WHAT YOU WILL DO: In the records below, locate the line containing "BARCEA MARE", then extract it and all following lines exactly, ending with the last line.

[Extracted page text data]
######

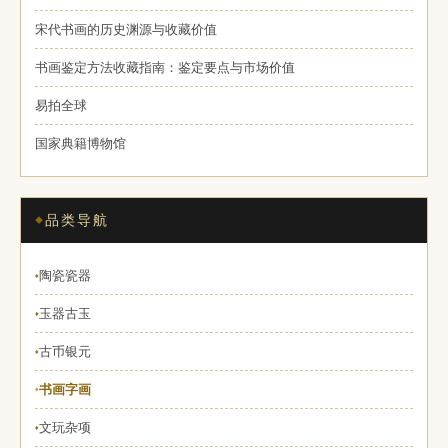
宋代书画的历史渊源与收藏价值
书画鉴定方法收藏指南：鉴定要点与市场价值
易拍全球
国家典籍博物馆
品类导航
陶瓷瓷器
♦
玉器古玉
♦
古币银元
♦
书画字画
♦
文玩杂项
♦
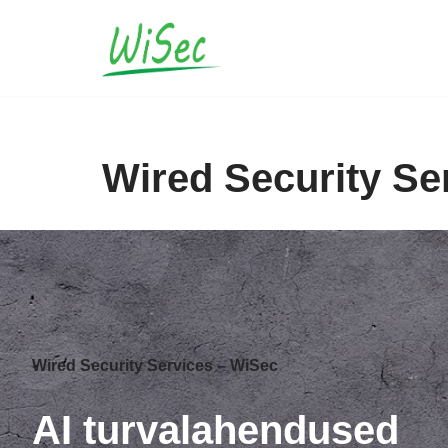
Skip
to
content
Wired Security Se
Wired Security Services – WiSec
AI turvalahendused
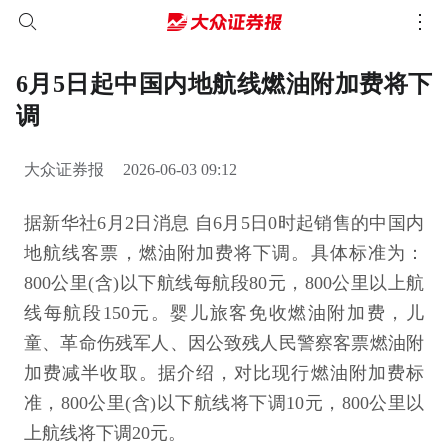
6月5日起中国内地航线燃油附加费将下
调
大众证券报
2026-06-03 09:12
据新华社6月2日消息 自6月5日0时起销售的中国内
地航线客票，燃油附加费将下调。具体标准为：
800公里(含)以下航线每航段80元，800公里以上航
线每航段150元。婴儿旅客免收燃油附加费，儿
童、革命伤残军人、因公致残人民警察客票燃油附
加费减半收取。据介绍，对比现行燃油附加费标
准，800公里(含)以下航线将下调10元，800公里以
上航线将下调20元。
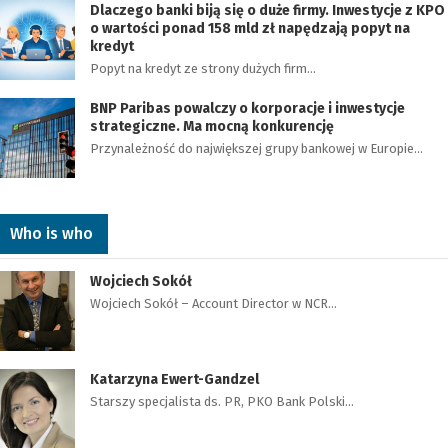
Dlaczego banki biją się o duże firmy. Inwestycje z KPO
o wartości ponad 158 mld zł napędzają popyt na
kredyt
Popyt na kredyt ze strony dużych firm…
BNP Paribas powalczy o korporacje i inwestycje
strategiczne. Ma mocną konkurencję
Przynależność do największej grupy bankowej w Europie…
Who is who
Wojciech Sokół
Wojciech Sokół – Account Director w NCR…
Katarzyna Ewert-Gandzel
Starszy specjalista ds. PR, PKO Bank Polski…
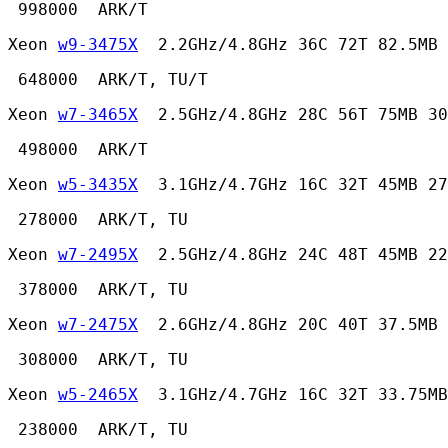
 998000  ARK/T 
Xeon 
w9-3475X
  2.2GHz/4.8GHz 36C 72T 82.5MB 
 648000  ARK/T, TU/T 
Xeon 
w7-3465X
  2.5GHz/4.8GHz 28C 56T 75MB 30
 498000  ARK/T 
Xeon 
w5-3435X
  3.1GHz/4.7GHz 16C 32T 45MB 27
 278000  ARK/T, TU 
Xeon 
w7-2495X
  2.5GHz/4.8GHz 24C 48T 45MB 22
 378000  ARK/T, TU 
Xeon 
w7-2475X
  2.6GHz/4.8GHz 20C 40T 37.5MB 
 308000  ARK/T, TU 
Xeon 
w5-2465X
  3.1GHz/4.7GHz 16C 32T 33.75MB
 238000  ARK/T, TU 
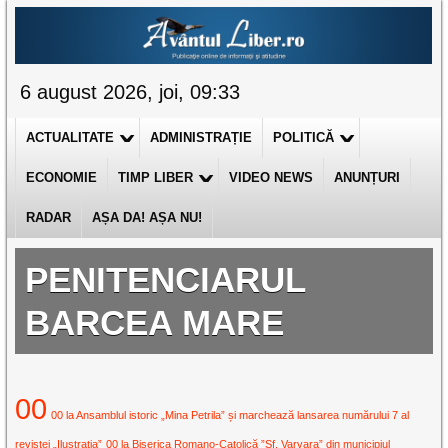
6 august 2026, joi, 09:33
ACTUALITATE
ADMINISTRAȚIE
POLITICĂ
ECONOMIE
TIMP LIBER
VIDEO NEWS
ANUNȚURI
RADAR
AȘA DA! AȘA NU!
PENITENCIARUL
BARCEA MARE
00
00 la Ansamblul istoric „Mina Petrila” și marchează lansarea numărului 7 al
revistei „Ilustrația”
00 la Biserica Romano-Catolică ”Sf. Varvara” din municipiul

######

RESPONSE TO THE TASK:
BARCEA MARE
00
00 la Ansamblul istoric „Mina Petrila” și marchează lansarea numărului 7 al
revistei „Ilustrația”
00 la Biserica Romano-Catolică ”Sf. Varvara” din municipiul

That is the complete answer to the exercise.